# [Task objective]
Going down the listing below, print exactly each line from the one with "Silberfische im Bett oder Schlafzimmer" up to and including the one with "erhöhte Luftfeuchtigkeit, durch nächtliches", and skip the rest.

# [Exercise material]
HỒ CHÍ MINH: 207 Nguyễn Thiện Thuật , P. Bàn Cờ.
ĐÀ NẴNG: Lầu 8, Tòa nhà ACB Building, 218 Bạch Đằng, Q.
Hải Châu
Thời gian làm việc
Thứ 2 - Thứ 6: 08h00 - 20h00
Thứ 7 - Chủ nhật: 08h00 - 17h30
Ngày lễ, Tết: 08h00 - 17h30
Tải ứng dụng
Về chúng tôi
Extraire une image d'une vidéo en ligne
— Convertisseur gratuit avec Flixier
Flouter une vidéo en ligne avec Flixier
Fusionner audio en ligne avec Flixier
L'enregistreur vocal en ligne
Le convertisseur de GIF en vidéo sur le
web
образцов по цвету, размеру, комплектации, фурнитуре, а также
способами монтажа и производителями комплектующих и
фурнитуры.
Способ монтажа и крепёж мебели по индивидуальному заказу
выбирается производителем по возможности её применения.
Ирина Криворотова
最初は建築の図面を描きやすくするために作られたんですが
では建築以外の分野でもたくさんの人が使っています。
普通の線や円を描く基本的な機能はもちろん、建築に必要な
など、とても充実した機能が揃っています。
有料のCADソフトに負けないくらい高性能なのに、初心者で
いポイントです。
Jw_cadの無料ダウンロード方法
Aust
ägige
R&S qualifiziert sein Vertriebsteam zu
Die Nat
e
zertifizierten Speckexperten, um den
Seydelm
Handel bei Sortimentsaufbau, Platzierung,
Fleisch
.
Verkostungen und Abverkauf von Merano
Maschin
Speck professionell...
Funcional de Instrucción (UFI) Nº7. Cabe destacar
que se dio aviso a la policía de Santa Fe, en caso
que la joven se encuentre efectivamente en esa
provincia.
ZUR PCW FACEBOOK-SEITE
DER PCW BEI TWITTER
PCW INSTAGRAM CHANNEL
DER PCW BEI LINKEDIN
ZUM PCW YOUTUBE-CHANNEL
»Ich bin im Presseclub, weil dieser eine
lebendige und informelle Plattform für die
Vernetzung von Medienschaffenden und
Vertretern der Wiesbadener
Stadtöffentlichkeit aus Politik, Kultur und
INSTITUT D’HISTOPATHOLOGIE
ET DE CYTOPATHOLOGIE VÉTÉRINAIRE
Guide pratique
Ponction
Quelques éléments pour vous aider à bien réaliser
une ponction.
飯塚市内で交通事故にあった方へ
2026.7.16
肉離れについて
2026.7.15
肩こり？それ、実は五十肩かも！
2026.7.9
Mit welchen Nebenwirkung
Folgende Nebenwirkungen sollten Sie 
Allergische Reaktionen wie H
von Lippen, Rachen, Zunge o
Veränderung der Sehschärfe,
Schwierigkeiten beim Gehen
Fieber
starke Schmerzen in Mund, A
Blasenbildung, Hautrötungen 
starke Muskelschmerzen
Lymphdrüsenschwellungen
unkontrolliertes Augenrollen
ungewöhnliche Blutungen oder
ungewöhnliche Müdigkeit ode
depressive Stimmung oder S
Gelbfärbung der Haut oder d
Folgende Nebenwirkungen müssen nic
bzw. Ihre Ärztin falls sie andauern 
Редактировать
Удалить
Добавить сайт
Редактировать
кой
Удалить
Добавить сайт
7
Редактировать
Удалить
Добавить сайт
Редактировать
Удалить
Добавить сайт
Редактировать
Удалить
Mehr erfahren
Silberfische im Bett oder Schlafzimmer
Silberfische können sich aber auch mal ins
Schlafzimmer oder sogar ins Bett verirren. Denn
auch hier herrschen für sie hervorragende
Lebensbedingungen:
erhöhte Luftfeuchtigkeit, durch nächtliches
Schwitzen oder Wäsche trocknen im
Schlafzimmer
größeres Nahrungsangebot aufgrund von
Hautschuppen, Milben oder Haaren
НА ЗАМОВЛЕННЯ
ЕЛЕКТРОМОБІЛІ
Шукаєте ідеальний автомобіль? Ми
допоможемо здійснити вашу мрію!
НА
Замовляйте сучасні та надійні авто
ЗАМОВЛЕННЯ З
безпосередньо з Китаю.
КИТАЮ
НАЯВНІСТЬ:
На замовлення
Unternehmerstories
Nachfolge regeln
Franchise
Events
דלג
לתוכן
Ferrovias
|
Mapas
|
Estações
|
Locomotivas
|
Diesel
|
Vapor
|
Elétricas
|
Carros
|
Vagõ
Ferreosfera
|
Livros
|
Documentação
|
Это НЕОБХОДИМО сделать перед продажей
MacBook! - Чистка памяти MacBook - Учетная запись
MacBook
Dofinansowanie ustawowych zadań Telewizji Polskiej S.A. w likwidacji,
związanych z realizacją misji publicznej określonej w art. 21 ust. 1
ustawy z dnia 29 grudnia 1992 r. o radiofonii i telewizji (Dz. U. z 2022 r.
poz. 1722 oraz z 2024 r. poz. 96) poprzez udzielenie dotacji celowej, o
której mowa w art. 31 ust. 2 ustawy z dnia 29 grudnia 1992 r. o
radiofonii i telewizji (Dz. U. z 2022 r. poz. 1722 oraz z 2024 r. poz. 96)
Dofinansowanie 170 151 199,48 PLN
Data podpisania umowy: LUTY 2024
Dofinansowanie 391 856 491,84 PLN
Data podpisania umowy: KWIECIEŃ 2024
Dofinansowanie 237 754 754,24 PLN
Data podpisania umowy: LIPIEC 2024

# [Exercise response]
Silberfische im Bett oder Schlafzimmer
Silberfische können sich aber auch mal ins
Schlafzimmer oder sogar ins Bett verirren. Denn
auch hier herrschen für sie hervorragende
Lebensbedingungen:
erhöhte Luftfeuchtigkeit, durch nächtliches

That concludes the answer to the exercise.